(Data for processing begins)
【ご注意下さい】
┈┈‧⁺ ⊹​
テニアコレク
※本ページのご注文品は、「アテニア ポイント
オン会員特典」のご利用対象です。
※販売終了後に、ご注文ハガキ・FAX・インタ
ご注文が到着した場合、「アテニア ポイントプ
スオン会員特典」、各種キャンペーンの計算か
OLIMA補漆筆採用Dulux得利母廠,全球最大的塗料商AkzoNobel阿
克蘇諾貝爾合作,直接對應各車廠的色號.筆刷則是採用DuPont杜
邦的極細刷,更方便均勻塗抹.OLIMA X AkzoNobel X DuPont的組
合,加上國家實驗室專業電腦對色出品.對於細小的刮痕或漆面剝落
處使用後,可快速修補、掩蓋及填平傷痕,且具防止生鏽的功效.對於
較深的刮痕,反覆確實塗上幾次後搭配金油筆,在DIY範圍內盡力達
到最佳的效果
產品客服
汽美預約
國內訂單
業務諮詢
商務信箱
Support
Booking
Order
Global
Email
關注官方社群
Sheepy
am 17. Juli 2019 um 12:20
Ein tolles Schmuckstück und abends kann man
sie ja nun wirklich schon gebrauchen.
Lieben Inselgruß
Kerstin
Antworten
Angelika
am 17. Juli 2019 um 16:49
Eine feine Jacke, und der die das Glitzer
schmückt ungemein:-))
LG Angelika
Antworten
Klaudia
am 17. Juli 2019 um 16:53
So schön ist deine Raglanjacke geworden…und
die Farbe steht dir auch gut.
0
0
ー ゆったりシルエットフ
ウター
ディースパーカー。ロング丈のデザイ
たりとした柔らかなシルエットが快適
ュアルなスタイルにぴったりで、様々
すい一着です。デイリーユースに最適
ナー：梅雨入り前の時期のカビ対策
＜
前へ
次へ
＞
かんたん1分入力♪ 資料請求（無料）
(Data for processing ends)
- [Exercise goal] Word for word, give back the data shown above.

- [Answer to this task]
【ご注意下さい】
┈┈‧⁺ ⊹​
テニアコレク
※本ページのご注文品は、「アテニア ポイント
オン会員特典」のご利用対象です。
※販売終了後に、ご注文ハガキ・FAX・インタ
ご注文が到着した場合、「アテニア ポイントプ
スオン会員特典」、各種キャンペーンの計算か
OLIMA補漆筆採用Dulux得利母廠,全球最大的塗料商AkzoNobel阿
克蘇諾貝爾合作,直接對應各車廠的色號.筆刷則是採用DuPont杜
邦的極細刷,更方便均勻塗抹.OLIMA X AkzoNobel X DuPont的組
合,加上國家實驗室專業電腦對色出品.對於細小的刮痕或漆面剝落
處使用後,可快速修補、掩蓋及填平傷痕,且具防止生鏽的功效.對於
較深的刮痕,反覆確實塗上幾次後搭配金油筆,在DIY範圍內盡力達
到最佳的效果
產品客服
汽美預約
國內訂單
業務諮詢
商務信箱
Support
Booking
Order
Global
Email
關注官方社群
Sheepy
am 17. Juli 2019 um 12:20
Ein tolles Schmuckstück und abends kann man
sie ja nun wirklich schon gebrauchen.
Lieben Inselgruß
Kerstin
Antworten
Angelika
am 17. Juli 2019 um 16:49
Eine feine Jacke, und der die das Glitzer
schmückt ungemein:-))
LG Angelika
Antworten
Klaudia
am 17. Juli 2019 um 16:53
So schön ist deine Raglanjacke geworden…und
die Farbe steht dir auch gut.
0
0
ー ゆったりシルエットフ
ウター
ディースパーカー。ロング丈のデザイ
たりとした柔らかなシルエットが快適
ュアルなスタイルにぴったりで、様々
すい一着です。デイリーユースに最適
ナー：梅雨入り前の時期のカビ対策
＜
前へ
次へ
＞
かんたん1分入力♪ 資料請求（無料）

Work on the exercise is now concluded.